本学病院本部病院運営企画室課長の原田渡職員(工学部1997年度卒業)と九州カレッジオフィスの山本汐来職員(法学部2017年度卒業)が、10月11 日に東京武道館で開催された「第60回全日本居合道大会」の都道府県対抗優勝試合に神奈川県代表として出場し、準優勝しました。個人成績では原田職員が七段の部で第2位、山本職員が五段の部で第1位となりました。両選手は前回大会で神奈川県代表として優勝。原田職員は、57回、58回の同大会で七段の部連覇を遂げ、山本職員も前回大会で2位になるなど優秀な成績を残しています。

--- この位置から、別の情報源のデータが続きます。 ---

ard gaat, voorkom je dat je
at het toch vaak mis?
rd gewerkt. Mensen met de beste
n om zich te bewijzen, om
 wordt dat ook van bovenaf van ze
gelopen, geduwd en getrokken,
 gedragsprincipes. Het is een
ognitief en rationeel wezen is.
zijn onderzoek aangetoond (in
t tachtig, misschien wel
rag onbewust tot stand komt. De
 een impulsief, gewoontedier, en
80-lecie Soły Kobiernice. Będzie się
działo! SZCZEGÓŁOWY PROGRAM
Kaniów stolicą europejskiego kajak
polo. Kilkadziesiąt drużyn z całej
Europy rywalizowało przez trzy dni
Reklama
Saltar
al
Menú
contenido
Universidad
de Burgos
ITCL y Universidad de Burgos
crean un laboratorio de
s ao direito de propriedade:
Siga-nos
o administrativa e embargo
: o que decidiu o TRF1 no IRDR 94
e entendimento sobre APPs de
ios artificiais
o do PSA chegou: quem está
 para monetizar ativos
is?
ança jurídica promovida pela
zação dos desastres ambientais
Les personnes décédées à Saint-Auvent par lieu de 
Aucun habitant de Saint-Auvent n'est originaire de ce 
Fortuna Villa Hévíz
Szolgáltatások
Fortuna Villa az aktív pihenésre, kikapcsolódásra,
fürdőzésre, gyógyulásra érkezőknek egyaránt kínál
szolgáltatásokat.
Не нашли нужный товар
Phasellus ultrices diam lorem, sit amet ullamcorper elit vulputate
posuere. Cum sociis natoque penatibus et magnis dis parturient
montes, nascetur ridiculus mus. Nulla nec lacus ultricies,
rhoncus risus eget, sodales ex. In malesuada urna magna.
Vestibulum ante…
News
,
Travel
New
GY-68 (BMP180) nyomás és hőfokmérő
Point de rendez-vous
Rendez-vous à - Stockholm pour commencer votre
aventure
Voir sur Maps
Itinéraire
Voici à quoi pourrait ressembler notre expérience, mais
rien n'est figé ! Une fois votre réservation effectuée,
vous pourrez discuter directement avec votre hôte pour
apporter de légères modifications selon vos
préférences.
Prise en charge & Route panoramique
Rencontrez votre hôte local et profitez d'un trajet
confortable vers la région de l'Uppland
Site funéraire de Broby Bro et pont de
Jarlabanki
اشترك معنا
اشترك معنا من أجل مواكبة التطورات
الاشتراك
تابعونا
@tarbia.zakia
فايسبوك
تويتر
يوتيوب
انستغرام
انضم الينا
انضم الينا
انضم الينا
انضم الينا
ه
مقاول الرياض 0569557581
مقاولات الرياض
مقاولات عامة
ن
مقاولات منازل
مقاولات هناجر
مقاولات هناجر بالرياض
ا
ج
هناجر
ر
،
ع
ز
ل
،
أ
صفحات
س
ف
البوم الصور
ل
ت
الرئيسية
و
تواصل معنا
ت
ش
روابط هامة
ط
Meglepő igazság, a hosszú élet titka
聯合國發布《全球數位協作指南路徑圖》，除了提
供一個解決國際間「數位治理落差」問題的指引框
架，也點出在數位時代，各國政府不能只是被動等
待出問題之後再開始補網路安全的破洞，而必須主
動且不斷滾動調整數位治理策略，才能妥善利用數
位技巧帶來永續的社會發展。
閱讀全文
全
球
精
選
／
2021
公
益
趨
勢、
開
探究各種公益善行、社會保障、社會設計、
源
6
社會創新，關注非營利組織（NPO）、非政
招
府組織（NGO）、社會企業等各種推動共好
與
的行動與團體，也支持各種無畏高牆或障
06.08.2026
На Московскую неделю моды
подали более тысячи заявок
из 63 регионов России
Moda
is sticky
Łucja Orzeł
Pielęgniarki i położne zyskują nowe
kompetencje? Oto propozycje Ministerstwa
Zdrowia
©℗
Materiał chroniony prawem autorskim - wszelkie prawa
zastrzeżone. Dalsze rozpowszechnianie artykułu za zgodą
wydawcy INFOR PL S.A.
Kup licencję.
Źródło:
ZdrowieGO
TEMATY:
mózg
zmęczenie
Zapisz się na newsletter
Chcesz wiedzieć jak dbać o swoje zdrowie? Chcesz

居合道は目前の「仮想敵」を斬り倒すために実戦で想定される形の動作を演武する武道です。試合は2名の出場者が、真剣または模擬刀を用いて、あらかじめ定められた全日本剣道連盟居合と各流派の形の計5本を6分以内に演武。3名の審判が、それぞれの形における仮想敵との“斬り合い”を細かく審査し判定します。初心者も高段者も形は同じですが、高段になるほど仮想敵と対峙する際の目付や体裁き、間合いなど、実際に敵が眼前にいるかのごとく戦う姿が求められます。全日本居合道大会は各都道府県から選抜された五段、六段、七段の各1名、計3名が1チームとなって段別に分かれてトーナメント方式で競い、第1位と第2位を決めます。勝者には勝つごとに1点が与えられ、都道府県対抗優勝試合は3名の選手の合計点によって成績が決まります。
原田職員は湘南キャンパスで活動する居合道部の監督も務めています。“教え子”でもある山本職員は、「稽古場所が湘南と九州の両キャンパスで離れている中、原田先生に自分の演武動画を送ってコメントを受けるなど工夫して取り組んできました。日常的に高段者の“見取り稽古”ができない分、ユーチューブなどを駆使して多くの先達の演武から学び、精神的な面での改善を目指して自分自身を見つめ直した1年間でした」と振り返ります。原田職員も、「山本さんの演武へのコメントひとつにも指導者としての責任があります。教え子の動画を見ること、それにコメントを出すことといった積み重ねは、大いに自分の演武を磨くための勉強になっています」と話します。

来年11月に八段の昇段審査に臨む原田職員は、次回大会で選手としての出場は最後となります。自身も六段の審査に向けて精進の日々を送る山本職員は、「2007年に原田先生が五段の部で初優勝しており、ようやく背中が見えてきました。次回の大会はその感謝の思いを大事にして、さらに精進して自分の甘さと向き合い、原田先生にとって意味あるものにしたい」と早くも意気込みをみせます。原田職員も、「この一年は七段として有終の美を飾るために努力を重ね、願わくは教え子たち全員でチームを組み、優勝したいと考えています」とコメント。「学生たちには常に向上心をもって前向きに取り組み、世界に向けて居合道の魅力を発信する剣士に育ってほしい。そのために自分にしかできないことを考え、後進に“東海大で居合道をやりたい”と思ってもらえる居合道部にすることが目標です」と話しています。